Hold-up électoraliste

L’UMP et le Président SARKOZY ont essuyé un sérieux revers à l’occasion du premier tour des élections régionales, et ils se permettent tous les coups pour atténuer cet échec cuisant à l’occasion du second tour.

Se servir, pour ce faire, de la problématique sécuritaire qui, soit dit en passant n’est pas de la responsabilité des régions, mais de l’Etat et, dans une moindre mesure des communes, est une façon d’induire les électeurs en erreur.
Se servir de la mort du policier tué par un membre présumé de l’ETA, en utilisant des termes et expressions qui peuvent être mal interprétés par les citoyens-électeurs, voilà qui relève de la propagande mensongère !
« Ceux qui ont assassiné Jean Serge NERIN seront retrouvés et châtiés avec la plus grande sévérité » a déclaré Nicolas SARKOZY. Il ferait mieux de dire qu’ils « seront pourchassés avec la plus grande persévérance », et ce sera déjà pas mal, étant un minimum de la part des services de l’Etat.

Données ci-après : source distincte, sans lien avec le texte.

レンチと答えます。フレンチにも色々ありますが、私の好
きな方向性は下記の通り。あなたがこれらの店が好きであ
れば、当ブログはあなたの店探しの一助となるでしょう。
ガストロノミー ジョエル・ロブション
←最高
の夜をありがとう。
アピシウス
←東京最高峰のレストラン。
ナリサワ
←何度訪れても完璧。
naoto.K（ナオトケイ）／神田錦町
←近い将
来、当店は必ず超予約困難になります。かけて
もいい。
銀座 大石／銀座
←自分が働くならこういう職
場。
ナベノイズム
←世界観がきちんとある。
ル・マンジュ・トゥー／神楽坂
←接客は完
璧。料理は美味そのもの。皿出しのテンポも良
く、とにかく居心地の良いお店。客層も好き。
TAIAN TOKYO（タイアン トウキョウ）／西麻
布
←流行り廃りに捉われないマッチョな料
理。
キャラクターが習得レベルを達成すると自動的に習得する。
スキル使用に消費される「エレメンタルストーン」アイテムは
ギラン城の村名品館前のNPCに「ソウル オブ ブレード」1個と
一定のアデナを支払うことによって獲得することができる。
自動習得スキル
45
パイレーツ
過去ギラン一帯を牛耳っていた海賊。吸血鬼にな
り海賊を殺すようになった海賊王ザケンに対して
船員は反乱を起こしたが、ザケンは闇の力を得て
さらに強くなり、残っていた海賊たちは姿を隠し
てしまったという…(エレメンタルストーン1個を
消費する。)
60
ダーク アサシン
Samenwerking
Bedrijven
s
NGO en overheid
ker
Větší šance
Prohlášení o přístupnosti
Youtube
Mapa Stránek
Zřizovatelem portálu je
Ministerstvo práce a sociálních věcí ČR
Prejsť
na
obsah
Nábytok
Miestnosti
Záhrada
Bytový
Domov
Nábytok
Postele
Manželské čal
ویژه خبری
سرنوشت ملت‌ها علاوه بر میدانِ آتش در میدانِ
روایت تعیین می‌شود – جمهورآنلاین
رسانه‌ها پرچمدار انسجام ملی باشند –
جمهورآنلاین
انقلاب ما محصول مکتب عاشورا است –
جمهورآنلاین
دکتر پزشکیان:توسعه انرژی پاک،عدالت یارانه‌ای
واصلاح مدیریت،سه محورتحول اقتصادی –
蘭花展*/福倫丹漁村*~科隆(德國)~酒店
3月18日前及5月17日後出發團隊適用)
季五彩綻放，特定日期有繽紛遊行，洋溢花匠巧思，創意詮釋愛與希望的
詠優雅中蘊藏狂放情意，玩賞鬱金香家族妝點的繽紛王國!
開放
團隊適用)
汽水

Quant au châtiment, il ne dépend pas du Président de la République, ni même du ministre de l’Intérieur, mais du juge et, en cas de procès d’assises, du jury, même si, par l’intermédiaire du Garde des Sceaux, le gouvernement peut donner des instructions au Ministère Public qui, ensuite, sera ou ne sera pas suivi.
Laisser croire ainsi à une famille ou des collègues dans la douleur que par sa seule action le Président punira un coupable qu’il faut au préalable arrêter puis juger relève de la mauvaise foi….
Il est vrai que ces promesses ne l’engagent guère, vu le délai nécessaire à la bonne exécution de la justice.

Sur un plan plus général, le Président souhaite qu’on soit plus sévère pour les meurtriers de membres des forces de l’ordre. En soi, c’est un peu illogique, car le droit, fondamentalement, doit surtout protéger les plus faibles. Or, les forces de l’ordre sont en principe mieux formées et armées que les citoyens ordinaires, et leur métier, par essence, comporte une part de risque. Alors pourquoi ce souhait ? D’ailleurs, il y a quelques semaines, lorsque deux personnes âgées avaient été assassinées dans l’Oise, le ministre de l’Intérieur avait déjà préconisé cette sévérité dans ce cas de figure. Pensons également aux enfants, aux handicapés, aux femmes, etc…
Plutôt que d’énoncer des menaces sans suite, Président et ministres compétents devraient tout simplement donner des instructions au Parquet pour que les lois existantes soient appliquées avec rigueur. Ils pourront, par ailleurs, présenter au Parlement des projets de loi clairs et simples, afin que la législation en vigueur soit appliquée plus souvent qu’elle ne l’est actuellement.
Là est leur responsabilité politique et leur honnêteté d’homme et de femme politiques.